Monocytes are precursors to macrophages, meaning “big eater.” Macrophages digest bacteria and viruses.
Neutrophils are the most abundant white blood cells in the body. These cells phagocytize bacteria, and in doing so keep your system from being overrun by every germ with which it comes into contact.
Platelets are pieces of cells that work to form blood clots. They work to keep your body from losing too much blood when you sustain an injury and help in wound healing.

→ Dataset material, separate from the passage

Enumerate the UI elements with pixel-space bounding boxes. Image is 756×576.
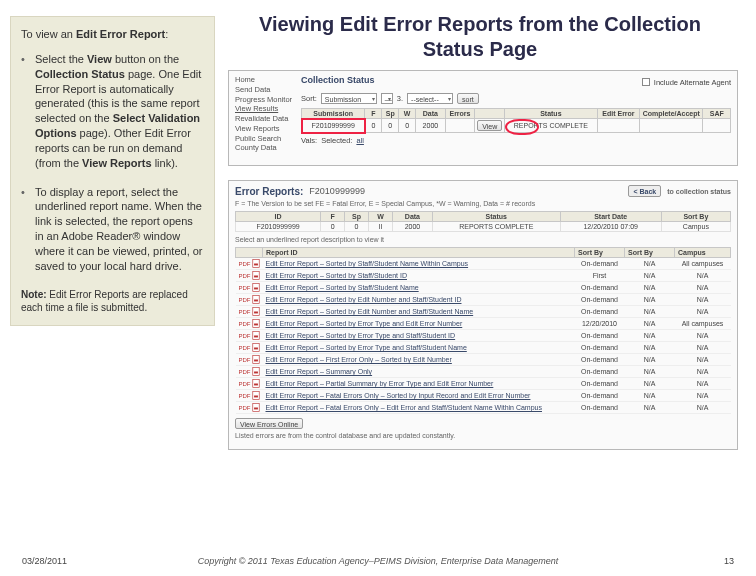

When blood is put into a test tube and spun in a centrifuge, the blood cells and platelets gravitate to the bottom of the tube, and the plasma is a clear layer on top. Think of the action inside blood vessels; imagine plasma as a river and the blood cells and platelets as leaves floating in it. Plasma is the “stream” in bloodstream. The plasma contains many important proteins, without which you would die.
Two major proteins contained in plasma are:
Gamma globulin (also called immunoglobulin): Gamma globulin is a broad term for a class of proteins that make up the different types of antibodies. The production of antibodies, which help to fight infections, is controlled by the immune system.
Fibrinogen: Fibrinogen is a protein involved in blood clotting.